Dalam sejarah secara teoritis kita memang telah mengalami perubahan dalam Kontitusi tertulis kita, yakni UUD 1945 dari Sejak kita merdeka dan disyahkan UUD 1945 tersebut adalah yang pertama saat terjadi perubahan dari UUD 1945 ke UUD RIS (Republik Indonesia Serikat), lalu dari UUD RIS kembali ke UUD 1945 sesuai dekrit presiden 5 juli 1959, dan saat Orde Reformasi dimana UUD 1945, telah diamandemen hingga ke empat kali perubahan (Prof.Dr. Satya Arinanto). Demikian juga dalam sistem pemerintahan kita dari awal saat dibentuk memang para Bapak pendiri bangsa (Founding Father’s) kita mendesain sistem pemerintahan dengan sistem Presidensial (bukan Parlementer), dimanana saat itu memang dalam pembentukannya sebagai negara yang baru berdiri, berkiblat pada pembentukan sistem Pemerintahan di Amerika Serikat dan praktek di Eropa Barat.

Sejarah mencatat bahwa saat Orde Reformasi, UUD 1945 sudah mengalami perubahan melalui proses amandemen sebanyak empat kali. Yang menurut para elit politik saat itu bertujuan untuk menyempurnakan aturan aturan Dasar Negara seperti tatanan negara, kedaulatan rakyat, hak asasi manusia, pembagian kekuasaan, eksistensi negara demokrasi dan negara hukum, yang harus sesuai dengan sebuah Negara Demokrasi modern ala Eropa dan Amerika Serikat.
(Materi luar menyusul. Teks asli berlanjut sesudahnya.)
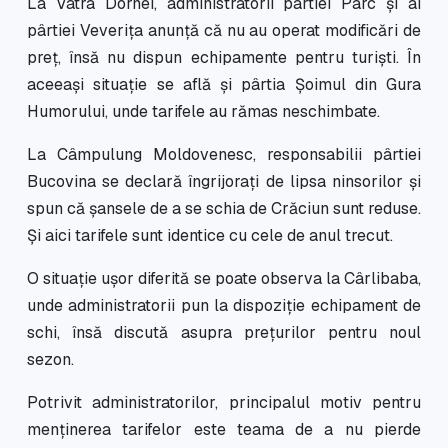
La Vatra Dornei, administratorii pârtiei Parc și ai
pârtiei Veverița anunță că nu au operat modificări de
preț, însă nu dispun echipamente pentru turiști. În
aceeași situație se află și pârtia Șoimul din Gura
Humorului, unde tarifele au rămas neschimbate.
La Câmpulung Moldovenesc, responsabilii pârtiei
Bucovina se declară îngrijorați de lipsa ninsorilor și
spun că șansele de a se schia de Crăciun sunt reduse.
Și aici tarifele sunt identice cu cele de anul trecut.
O situație ușor diferită se poate observa la Cârlibaba,
unde administratorii pun la dispoziție echipament de
schi, însă discută asupra prețurilor pentru noul
sezon.
Potrivit administratorilor, principalul motiv pentru
menținerea tarifelor este teama de a nu pierde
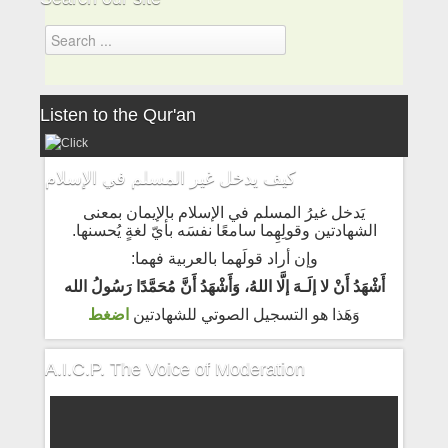
Listen to the Qur'an
كيف يدخل غير المسلم في الإسلام
يَدخل غيرُ المسلم في الإسلام بالإيمان بمعنى
الشهادتين وقولِهِما سامعًا نفسَه بأيّ لغةٍ يُحسنها.
وإن أراد قولَهما بالعربية فهما:
أَشْهَدُ أَنْ لا إلَـهَ إلَّا اللهُ، وَأَشْهَدُ أَنَّ مُحَمَّدًا رَسُولُ الله
وَهَذا هو التسجيل الصوتي للشهادتين
اضغط
A.I.C.P. The Voice of Moderation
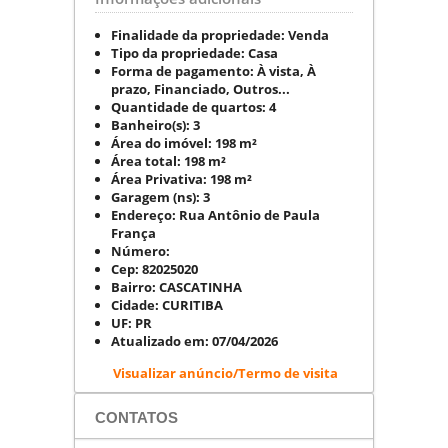
Finalidade da propriedade:
Venda
Tipo da propriedade:
Casa
Forma de pagamento:
À vista, À
prazo, Financiado, Outros...
Quantidade de quartos:
4
Banheiro(s):
3
Área do imóvel:
198 m²
Área total:
198 m²
Área Privativa:
198 m²
Garagem (ns):
3
Endereço:
Rua Antônio de Paula
França
Número:
Cep:
82025020
Bairro:
CASCATINHA
Cidade:
CURITIBA
UF:
PR
Atualizado em:
07/04/2026
Visualizar anúncio/Termo de visita
CONTATOS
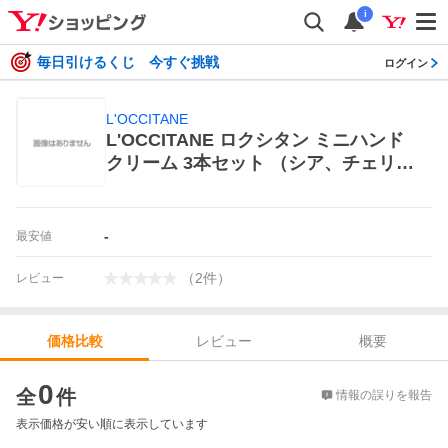
i
毎日引けるくじ 今すぐ挑戦
ログイン
L'OCCITANE
L'OCCITANE ロクシタン ミニハンド
クリーム 3本セット （シア、チェリ
ー、ヴァーベナ） ハンドケア用品
-
最安値
（
2
件
）
レビュー
レビュー
概要
価格比較
価格比較
0
全
件
情報の誤りを報告
表示価格が安い順に表示しています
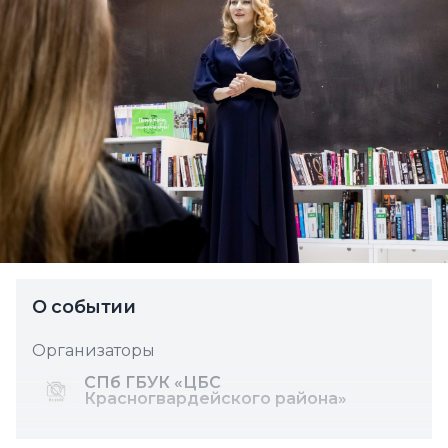
О событии
Организаторы
СПб ГБУК «ЦБС
Красногвардейского района»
Para elit politik lupa bahwa sejak Indonesia berdiri dan didirikan oleh para bapak pendiri bangsa walaupun ide terbentuk nya sistem Presidential adalah meniru dari sistem Presidential Amerika Serikat saat itu, akan tetapi para pendiri bangsa membangun sistem ketatanegaraan tetap berdasar pada nilai nilai luhur sesuai adat dan tata kehidupan Bangsa Indonesia, yang oleh Mr. Soepomo dibentuk seperti sebuah pemerintahan desa adat dalam lingkup Nasional/Negara, yang dalamengambil keputusan berdasarkan musyawarahufakat, yang saat itu dibentuk lah oleh Panitia 9 dalam PPKI (Panitia Persiapan Kemerdekaan Indonesia), yang diketuai oleh Ir. Soekarno, dibentuklah untuk syarat adanya sebuah negara setelah diproklamirkan merdeka pada tanggal 17 Agustus 1945, yang merupakan proklamasi merdekannya sebuah bangsa, yakni adanya suatu wilayah yang saat itu jelas bekas jajahan Hindia Belanda, adanya penduduk yang saat itu pada tahun 1945 berjumlah hampir 35 juta rakyat dan adanya Dasar Negara, dan Hukum Dasar (Kontitusi tertulis) untuk mengatur tata kehidupan dalam bernegara, dimana antar Dasar Negara dengan Hukum Dasar, baik Preambule maupun isi harus sejalan dengan Dasar Negara yang merupakan Dwi tunggal (dua tapi sejati nya satu yang tidak bisa dipisahkan).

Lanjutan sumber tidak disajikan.